Kardeş Kıskançlığı Yaşayan Çocuklarda Çoğunlukla Aşağıdaki Davranışlar Görülüyor:
• Kardeşine; anne babasına; arkadaşlarına karşı zarar verici saldırgan davranışlar sergileyebilir.
• Çocukta regresyon görülebilir. Regresyon; erken dönemde görülen davranışların sergilenmesidir. Altını ıslatma; parmak emme; tırnak yeme; bebeksi konuşma gibi davranışlar başlayabilir.
• Çocuğunuz yeni bir bebeğin eve gelmesi ile birlikte evden ayrılmak istememeye başlayabilir; Örneğin; okula gitmek istemeyebilir; daha önce kaldığı anneanneye babaanneye gitmek istemeyebilir. Okul çağındaki çocuklarda; okula gitme isteğinin azalması; derslerde başarısızlık görülebilir.
• Çocukta kendi bedeni ile ilgili şikayetler başlayabilir. Mide ağrıları; mide bulantıları; kusmalar görülebilir. Yemek yeme bozuklukları; uyku bozuklukları başlayabilir.
• Depresyon ya da mutsuzluk hali görülebilir; çocuk eskiden yapmaktan hoşlandığı şeylerden uzak durabilir; oyun oynamayabilir.
• Anne babasının kendisine ve kardeşine davranışlarını kıyaslayabilir. Ya da anne babasına “hep onunla oynuyorsunuz zaten benimle oynamayı sevmiyorsunuz” gibi karşılaştırmalar yapabilir.
• Ailede büyük çocuğa uygulanan eğitimle; daha sonra gelen çocuklara uygulanan eğitim arasındaki farklılıklar kardeşler arasındaki ilişkileri etkilemektedir. Birinci çocuğun eğitimi sırasında anne-babanın deneyimsizlikleri; çocuğa daha katı olmalarına; daha sonraki çocuklarda; olgunlaşıp daha fazla bilgi ve beceri sahibi olmaları nedeniyle hoşgörülü davranmalarına neden olmaktadır. Ancak ilk çocuk kendisine karşı haksızlık yapıldığını düşünüp; kardeşine karşı düşmanlık- kıskançlık; anne-babaya karşı da kırgınlık duyabilir.

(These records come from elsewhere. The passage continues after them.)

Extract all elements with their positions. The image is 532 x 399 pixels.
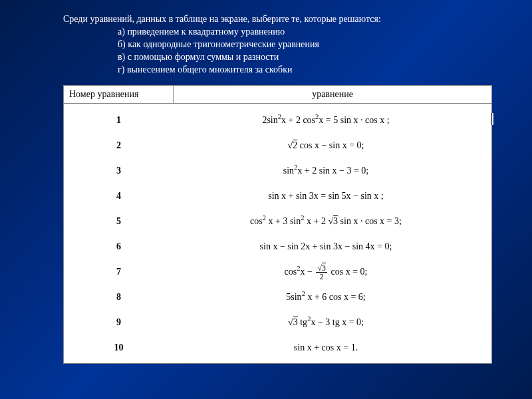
- row-equation: sin x + sin 3x = sin 5x − sin x ;: [174, 191, 491, 201]
- row-number: 9: [64, 317, 174, 328]
- table-row: 3 sin2x + 2 sin x − 3 = 0;: [64, 158, 491, 184]
- row-equation: √3 tg2x − 3 tg x = 0;: [174, 317, 491, 328]
- table-row: 9 √3 tg2x − 3 tg x = 0;: [64, 310, 491, 335]
- instruction-intro: Среди уравнений, данных в таблице на экр…: [63, 13, 492, 26]
- row-equation: 2sin2x + 2 cos2x = 5 sin x · cos x ;: [174, 115, 491, 126]
- row-number: 6: [64, 241, 174, 252]
- instruction-option-d: г) вынесением общего множителя за скобки: [63, 64, 492, 76]
- row-number: 8: [64, 292, 174, 303]
- table-row: 8 5sin2 x + 6 cos x = 6;: [64, 285, 491, 310]
- text-cursor: [491, 113, 493, 125]
- table-row: 2 √2 cos x − sin x = 0;: [64, 133, 491, 158]
- row-number: 4: [64, 191, 174, 201]
- table-row: 6 sin x − sin 2x + sin 3x − sin 4x = 0;: [64, 234, 491, 259]
- row-number: 3: [64, 166, 174, 176]
- row-number: 7: [64, 267, 174, 277]
- table-row: 4 sin x + sin 3x = sin 5x − sin x ;: [64, 184, 491, 209]
- row-equation: sin2x + 2 sin x − 3 = 0;: [174, 166, 491, 176]
- row-equation: sin x − sin 2x + sin 3x − sin 4x = 0;: [174, 241, 491, 252]
- row-number: 1: [64, 115, 174, 126]
- row-equation: 5sin2 x + 6 cos x = 6;: [174, 292, 491, 303]
- table-header-row: Номер уравнения уравнение: [64, 86, 491, 104]
- table-row: 10 sin x + cos x = 1.: [64, 335, 491, 360]
- row-equation: √2 cos x − sin x = 0;: [174, 140, 491, 151]
- table-row: 7 cos2x − √32 cos x = 0;: [64, 259, 491, 285]
- instruction-option-b: б) как однородные тригонометрические ура…: [63, 39, 492, 51]
- row-equation: sin x + cos x = 1.: [174, 342, 491, 353]
- instruction-option-c: в) с помощью формул суммы и разности: [63, 51, 492, 64]
- equations-table: Номер уравнения уравнение 1 2sin2x + 2 c…: [63, 85, 492, 364]
- row-number: 2: [64, 140, 174, 151]
- row-equation: cos2x − √32 cos x = 0;: [174, 264, 491, 281]
- instructions-block: Среди уравнений, данных в таблице на экр…: [63, 13, 492, 76]
- table-row: 5 cos2 x + 3 sin2 x + 2 √3 sin x · cos x…: [64, 209, 491, 234]
- row-number: 10: [64, 342, 174, 353]
- row-equation: cos2 x + 3 sin2 x + 2 √3 sin x · cos x =…: [174, 216, 491, 227]
- row-number: 5: [64, 216, 174, 227]
- slide-content: Среди уравнений, данных в таблице на экр…: [0, 0, 532, 364]
- table-row: 1 2sin2x + 2 cos2x = 5 sin x · cos x ;: [64, 108, 491, 133]
- table-body: 1 2sin2x + 2 cos2x = 5 sin x · cos x ; 2…: [64, 104, 491, 363]
- header-equation: уравнение: [174, 86, 491, 103]
- header-number: Номер уравнения: [64, 86, 174, 103]
- instruction-option-a: а) приведением к квадратному уравнению: [63, 26, 492, 39]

• Kardeşler arasında olumsuz duyguların pekişmesine neden olan bir diğer konu; anne- babanın çocuklarına karşı gösterdikleri sevgi de farklılıklar olmasıdır. Erkek çocuk bekleyen anne-baba; doğan bebeğin kız oluşu ile hayal kırıklığı yaşayabilir. Kız çocuğunun hemen arkasından doğan erkek çocuk ise evdeki tüm ilgi ve sevginin merkezi olur. Kız çocuğun; erkek kardeşine karşı düşmanlık-kıskançlık duyguları beslemesine neden olabilir.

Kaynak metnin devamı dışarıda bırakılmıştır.